Joe provides detailed definitions and a chapter for each of the three pillars and weaves the “trifecta of trust” throughout the book. With charts, examples, data, and implementation steps, the book is brimming with details on how to understand, strengthen, and rebuild trust. Short, pithy chapters address how trust is entwined with speed, employee engagement, age, COVID-19 pandemic, teams, confidence, and feedback. Chapters also address how to lose and rebuild trust.

My copy is full of yellow highlights. A few key points especially stood out:

  • Many leaders don’t know how effective or ineffective they are and don’t understand the impact their behavior has on others.
  • Raters are 3.2 times better at predicting a leader’s trust levels than the leader is him or herself.
  • Leaders who overrated their trust effectiveness had worse relationships, lower collaboration, and communications. They were seen as less technically skilled, poorer problem solvers, and less able to develop others.
  • Trust and communication skills boosted employee engagement from a low of the 27th up to the 76th percentile.
  • Trust and a leader’s overall effectiveness sink or soar in tandem. “You can easily conclude that a leader’s overall effectiveness is driven by the extent they are trusted.”
  • By working on increasing their leadership effectiveness, less trusted leaders were able to make dramatic improvements in trust levels when rated again in 18 to 24 months.
  • Less effective leaders are often arrogant know-it-alls who feel they need to have all the answers and be the smartest person in the room versus more effective leaders who are humble experts. Know-it-alls have very low trust ratings.
  • Zenger Folkman has built a database of companion behaviors that have the greatest leverage on each leadership competency. For example, Joe describes the companion behaviors for building expertise: being a role model, anticipating problems, connecting your work to a vision, and keeping others informed.
  • Highly trusted leaders were rated much higher in speed. They moved faster. Speed bumps that slow leaders down and erode trust include resisting feedback, allowing conflict to fester, forcing people to deliver results, inability to adapt to a different situation, a culture not open to debate, ignoring individual impact, and working independently/avoiding collaboration.
  • Just one team member with lower trust ratings lowered overall trust ratings by 32 percentile points and engagement by 14 percentile points.
  • Since 2015, trust for leaders under 40 years of age has risen significantly higher than older groups of leaders.
  • Leaders giving a balance of positive and negative feedback had higher trust and overall leadership effectiveness ratings. Most people want both — when delivered effectively.
  • The main factors leading to loss of trust are damaged relationships, saying one thing and doing another, claiming expertise without the knowledge, the one-person show, resisting and rejecting feedback, and the pushy driver for results.
  • Joe’s research shows strong evidence for leaders being able to rebuild trust. Among the twelve actions for rebuilding trust: be a role model, encourage cooperation, resolve conflicts, strengthen communications, give honest feedback, coach and mentor, be open to new ideas, and stay focused on the big picture.
  • Rebuilding trust starts by identifying the causes of mistrust and knowing your strengths. Then communicate your intention to change and apologize. Create a plan for change with follow up dates and accountability to someone you trust to support you.
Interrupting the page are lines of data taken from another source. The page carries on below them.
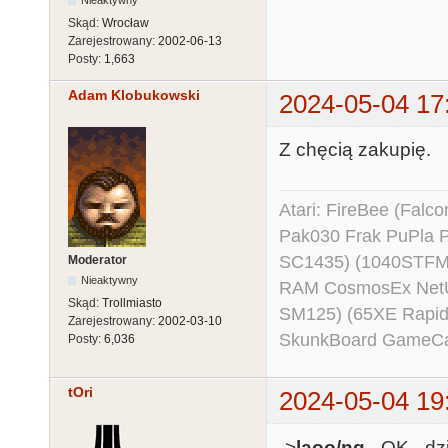
Skąd:
Wrocław
Zarejestrowany:
2002-06-13
Posty:
1,663
Adam Klobukowski
2024-05-04 17
Z chęcią zakupię.
Atari: FireBee (Fal
Pak030 Frak PuPla
SC1435) (1040STFM
Moderator
Nieaktywny
RAM CosmosEx NetU
Skąd:
Trollmiasto
SM125) (65XE Rapi
Zarejestrowany:
2002-03-10
SkunkBoard GameCart
Posty:
6,036
tOri
2024-05-04 19
->
laoo/ng
- OK - dzi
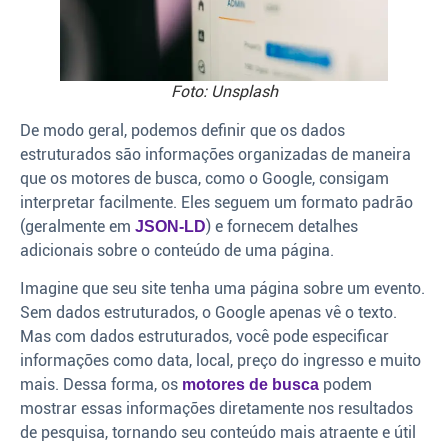
Foto: Unsplash
De modo geral, podemos definir que os dados
estruturados são informações organizadas de maneira
que os motores de busca, como o Google, consigam
interpretar facilmente. Eles seguem um formato padrão
(geralmente em
) e fornecem detalhes
JSON-LD
adicionais sobre o conteúdo de uma página.
Imagine que seu site tenha uma página sobre um evento.
Sem dados estruturados, o Google apenas vê o texto.
Mas com dados estruturados, você pode especificar
informações como data, local, preço do ingresso e muito
mais. Dessa forma, os
podem
motores de busca
mostrar essas informações diretamente nos resultados
de pesquisa, tornando seu conteúdo mais atraente e útil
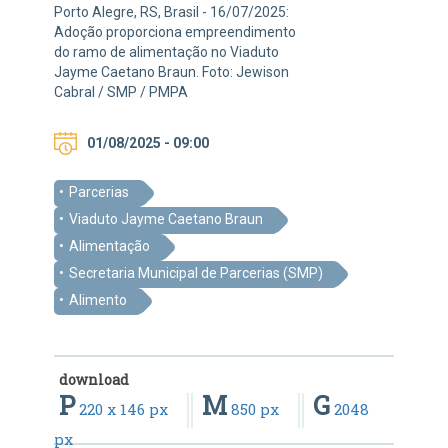
Porto Alegre, RS, Brasil - 16/07/2025:
Adoção proporciona empreendimento
do ramo de alimentação no Viaduto
Jayme Caetano Braun. Foto: Jewison
Cabral / SMP / PMPA
01/08/2025 - 09:00
Parcerias
Viaduto Jayme Caetano Braun
Alimentação
Secretaria Municipal de Parcerias (SMP)
Alimento
download
P
M
G
220 x 146 px
850 px
2048
px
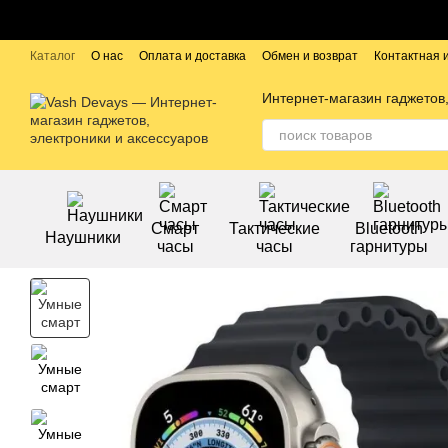
Перейти к основному контенту
Каталог
О нас
Оплата и доставка
Обмен и возврат
Контактная
Публичный договор
Бренды
Интернет-магазин гаджетов,
Смарт
Тактические
Bluetooth
Наушники
часы
часы
гарнитуры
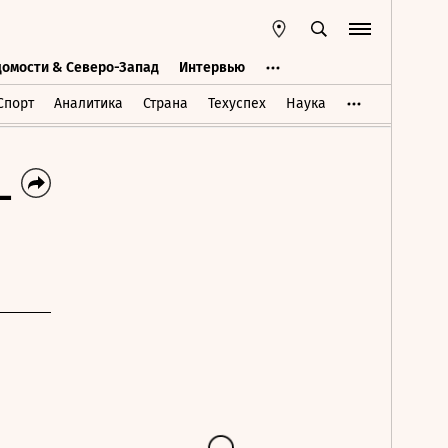
домости & Северо-Запад
Интервью
Ведомости & Северо-Запад
Интервью
Спорт
Аналитика
Страна
Техуспех
Наука
-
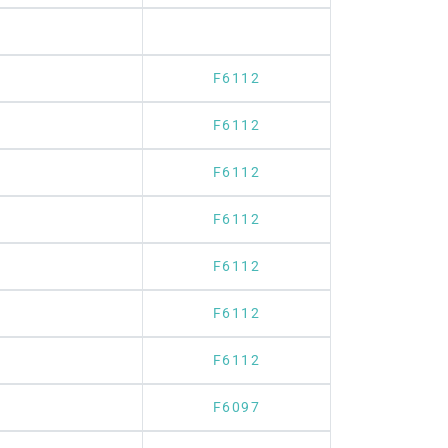
F6112
F6112
F6112
F6112
F6112
F6112
F6112
F6097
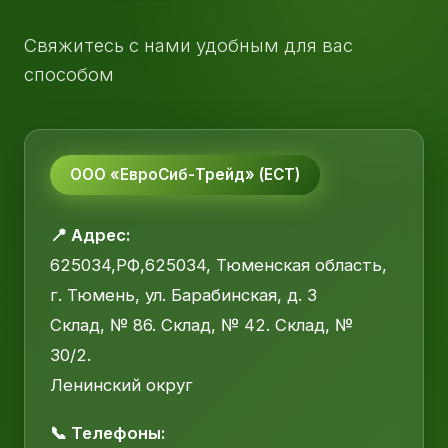
Свяжитесь с нами удобным для вас
способом
ООО «ЕвроСиб-Трейд» (ЕСТ)
📍 Адрес:
625034,РФ,625034, Тюменская область,
г. Тюмень, ул. Барабинская, д. 3
Склад, № 86. Склад, № 42. Склад, №
30/2.
Ленинский округ
📞 Телефоны:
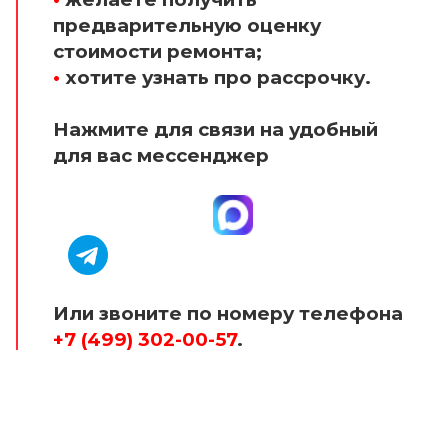
предварительную оценку
стоимости ремонта;
•
хотите узнать про рассрочку.
Нажмите для связи на удобный
для вас мессенджер
Или звоните по номеру телефона
+7 (499) 302-00-57
.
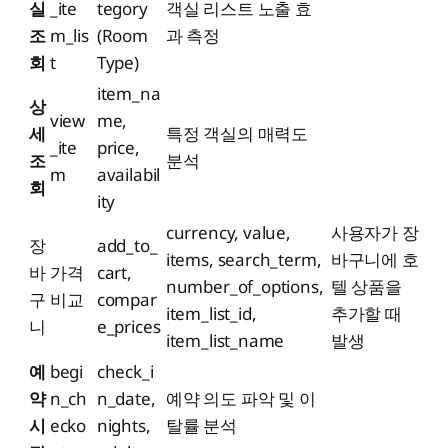
실
_ite
tegory
객실 리스트 노출 효
조
m_lis
(Room
과 측정
회
t
Type)
item_na
상
view
me,
세
특정 객실의 매력도
_ite
price,
조
분석
m
availabil
회
ity
currency, value,
사용자가 장
장
add_to_
items, search_term,
바구니에 호
바
가격
cart,
number_of_options,
텔 상품을
구
비교
compar
item_list_id,
추가할 때
니
e_prices
item_list_name
발생
예
begi
check_i
약
n_ch
n_date,
예약 의도 파악 및 이
시
ecko
nights,
탈률 분석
Learn more about Joe’s new book, trust assessments, and watch a video of Joe telling “Bill’s Story” at You can also watch a 3-minute video with Joe explaining how Trust Changes Everything. On June 22 you can join a webinar on The Trifecta of Trust. Click here for info and complimentary registration.

Highly readable, The Trifecta of Trust provides many “aha” insights and practical how-to-improve applications on strengthening or rebuilding trust.

Joe concludes, “Trust can be felt, trust can be measured, trust can be built, and trust can be repaired. To truly understand trust in its most simplistic form, it comes down to expertise, consistency, and positive relationships: the trifecta of trust.”

What’s the balance in your trust account? How do you know?